3 Economics and Family Life
Spurred on by their deep Calvinist faith, Massachusetts colonists were a hardworking lot. In a cold climate with rocky soil, colonists worked feverishly to scrape out small, subsistence farms. Unable to grow large amounts of cash crops like tobacco, as the Virginians did, the people of Massachusetts developed a mixed economy that included not only small farms but fishing, shipbuilding, maritime commerce and a variety of industries.
As England's colonies expanded, trade became particularly important to Massachusetts, and some colonists grew incredibly wealthy selling rum and other goods in what came to be known as the "Triangular Trade."
Just as the cold climate shaped the economy, it shaped the colonists' daily lives. The cold helped eliminate unhealthy bacteria that thrived in warmer climates like the Chesapeake. In this healthy environment, colonists lived longer and the infant mortality rate was incredibly low. As people reproduced rapidly and children thrived, families were the backbone of Massachusetts communities.
Children were generally well-educated, as Puritans believed that people must be able to read the Bible themselves. Women were expected to submit to their husbands and gave up their economic and property rights upon marriage, but women simultaneously held their families together and supervised much of the work that went into maintaining households, farms, and small businesses.
4 Challenges and Changes
As early as the mid 1600s, the religious zeal that formed the center of earlier colonial life was weakening due to the influence of younger generations and new migrants, many of whom were more concerned with reaping a profit through the rapidly growing colonial mercantile trade system than building a model religious community.
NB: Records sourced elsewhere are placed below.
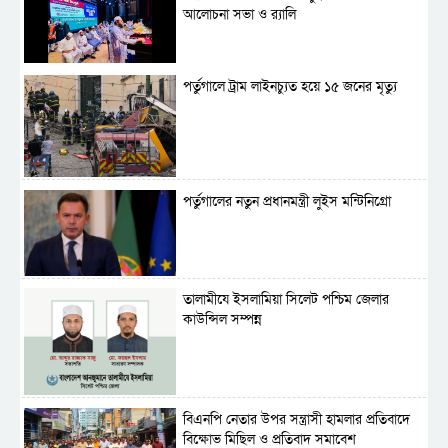
আলোচনা সভা ও র‍্যালি
পর্তুগালে ট্রাম লাইনচ্যুত হয়ে ১৫ জনের মৃত্যু
পর্তুগালের নতুন প্রধানমন্ত্রী লুইস মন্টিনিগ্রো
‎তালামীযে ইসলামিয়া সিলেট পশ্চিম জেলার
কাউন্সিল সম্পন্ন
বিএনপি নেতার উপর সন্ত্রাসী হামলার প্রতিবাদে
বিক্ষোভ মিছিল ও প্রতিবাদ সমাবেশ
Weakening faith among the population and growing class conflict created problems for colonists. The infamous Salem Witch Trials emerged over conflict between the poorer small farmers -- the accusers -- and the wealthier merchant class in coastal Salem. While there are many theories about the Salem Witch Trials, the majority of scholars agree that at their heart the trials reflected the growing class stratification of Massachusetts and the tension between religious conservatives and those more concerned with economic matters.
Additionally, concern about the declining relevance of the church and changes in its structure of that weakened the church's religious purity in favor of wider participation. The Puritan church would never fully recover.
By the mid 1700s, the power of the church had waned significantly, although its emphasis on hard work, resourcefulness and independence remained "New England" values.